Restaurant gets $150 fine
The Department of Labor fined a restaurant for filing a late and incomplete work permit application.
BFJ Corp., doing business as AJ’s Restaurant, was ordered to pay a $150 fine and warned to be more diligent in the future in completing and filing applications for nonresident workers.
Records showed that BFJ Corp. filed an application on July 8, 2004 to employ Jayathrie B. Capco as an accountant. Capco’s previous alien labor permit expired on May 23, and pursuant to the law, she had only until July 7 to transfer to a new employer.
On the filing day, the Labor Department issued a deficiency notice informing BFJ Corp. that the application was filed one day late and it was missing a health clearance and a job vacancy announcement.
The employer failed to correct the deficiencies over the next month.

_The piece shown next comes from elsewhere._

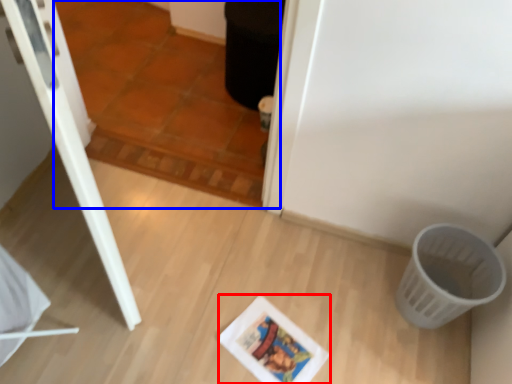 Question: Which object appears farthest to the camera in this image, comic book (highlighted by a red box) or tile (highlighted by a blue box)?

Choices:
 (A) comic book
 (B) tile

Answer: (A)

As a result, the department denied the application on Aug. 5. The appeal followed.
The employer produced the missing documents at the hearing.

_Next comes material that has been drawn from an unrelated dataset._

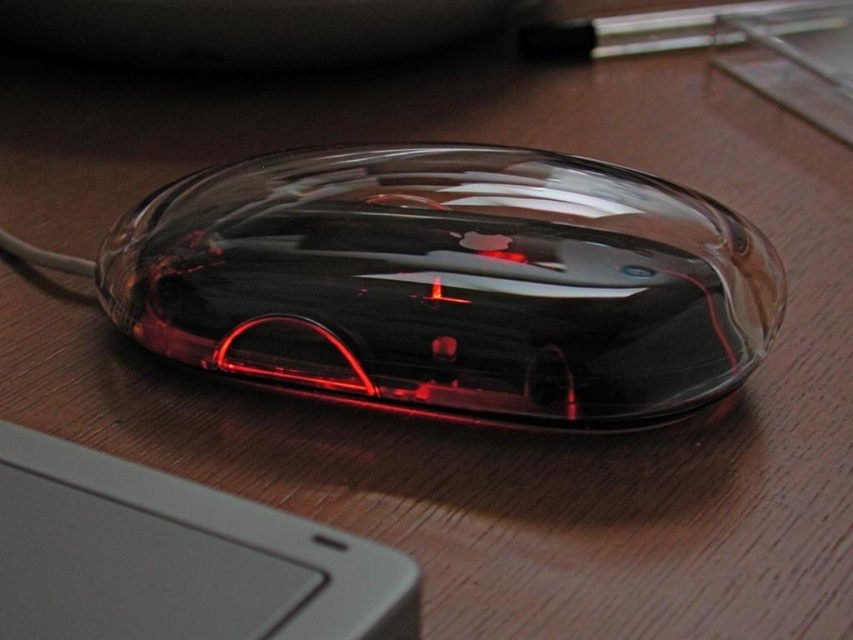 You are setting up your home office and want to place both the transparent plastic mouse at center and the gray matte keyboard at lower left on your desk. Given their sizes, which object will require more space on the desk?

The transparent plastic mouse at center requires more space on the desk because it is bigger than the gray matte keyboard at lower left.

“Both documents could have been submitted to the Processing Section before the denial, but the employer failed to do so. The employer had no excuse, except that its representative claimed to be confused about the process,” Labor hearing officer Jerry Cody said in an Oct. 14 order.
“Although the mistakes in this case are minor, they point to a pattern of negligence. The employer sent this worker to be medically examined, but then failed to retrieve and file her health clearance; it submitted a JVA for certification, but then failed to retrieve it from Employment Services after it was certified.”
Nevertheless, Cody reversed the Labor director’s decision to deny the permit application submitted by BFJ Corp. for Capco.
He instructed the Division of Labor to process the application, provided that the employer pays the $150 fine within 10 days.